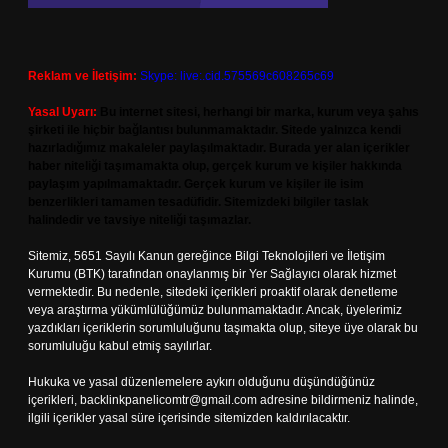
Reklam ve İletişim:
Skype: live:.cid.575569c608265c69
Yasal Uyarı:
Bu internet sitesi, herhangi bir marka, kurum veya şahıs
şirketi ile hiçbir bağlantısı bulunmamaktadır. Sitede yalnızca kendi
hazırladığımız makaleler paylaşılmaktadır. Burada yer alan içerikler
haber niteliği taşımamakta olup, gerçek kurum ve kişiler hakkında
paylaşım yapılmamaktadır. Gerçek kurum ve kişiler ile isim
benzerlikleri tamamen tesadüfidir. Sitemizdeki bilgiler taslak
halindedir ve tavsiye niteliği taşımazlar.
Sitemiz, 5651 Sayılı Kanun gereğince Bilgi Teknolojileri ve İletişim
Kurumu (BTK) tarafından onaylanmış bir Yer Sağlayıcı olarak hizmet
vermektedir. Bu nedenle, sitedeki içerikleri proaktif olarak denetleme
veya araştırma yükümlülüğümüz bulunmamaktadır. Ancak, üyelerimiz
yazdıkları içeriklerin sorumluluğunu taşımakta olup, siteye üye olarak bu
sorumluluğu kabul etmiş sayılırlar.
Hukuka ve yasal düzenlemelere aykırı olduğunu düşündüğünüz
içerikleri,
backlinkpanelicomtr@gmail.com
adresine bildirmeniz halinde,
ilgili içerikler yasal süre içerisinde sitemizden kaldırılacaktır.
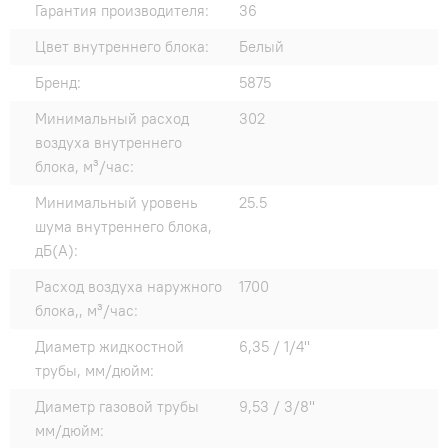
Гарантия производителя:
36
Цвет внутреннего блока:
Белый
Бренд:
5875
Минимальный расход
302
воздуха внутреннего
блока, м³/час:
Минимальный уровень
25.5
шума внутреннего блока,
дБ(А):
Расход воздуха наружного
1700
блока,, м³/час:
Диаметр жидкостной
6,35 / 1/4"
трубы, мм/дюйм:
Диаметр газовой трубы
9,53 / 3/8"
мм/дюйм:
════════════════════
Everything in the listing should be copied exactly, apart from the images it holds.

ANSWER TO THIS TASK:
Reklam ve İletişim:
Skype: live:.cid.575569c608265c69
Yasal Uyarı:
Bu internet sitesi, herhangi bir marka, kurum veya şahıs
şirketi ile hiçbir bağlantısı bulunmamaktadır. Sitede yalnızca kendi
hazırladığımız makaleler paylaşılmaktadır. Burada yer alan içerikler
haber niteliği taşımamakta olup, gerçek kurum ve kişiler hakkında
paylaşım yapılmamaktadır. Gerçek kurum ve kişiler ile isim
benzerlikleri tamamen tesadüfidir. Sitemizdeki bilgiler taslak
halindedir ve tavsiye niteliği taşımazlar.
Sitemiz, 5651 Sayılı Kanun gereğince Bilgi Teknolojileri ve İletişim
Kurumu (BTK) tarafından onaylanmış bir Yer Sağlayıcı olarak hizmet
vermektedir. Bu nedenle, sitedeki içerikleri proaktif olarak denetleme
veya araştırma yükümlülüğümüz bulunmamaktadır. Ancak, üyelerimiz
yazdıkları içeriklerin sorumluluğunu taşımakta olup, siteye üye olarak bu
sorumluluğu kabul etmiş sayılırlar.
Hukuka ve yasal düzenlemelere aykırı olduğunu düşündüğünüz
içerikleri,
backlinkpanelicomtr@gmail.com
adresine bildirmeniz halinde,
ilgili içerikler yasal süre içerisinde sitemizden kaldırılacaktır.
Гарантия производителя:
36
Цвет внутреннего блока:
Белый
Бренд:
5875
Минимальный расход
302
воздуха внутреннего
блока, м³/час:
Минимальный уровень
25.5
шума внутреннего блока,
дБ(А):
Расход воздуха наружного
1700
блока,, м³/час:
Диаметр жидкостной
6,35 / 1/4"
трубы, мм/дюйм:
Диаметр газовой трубы
9,53 / 3/8"
мм/дюйм:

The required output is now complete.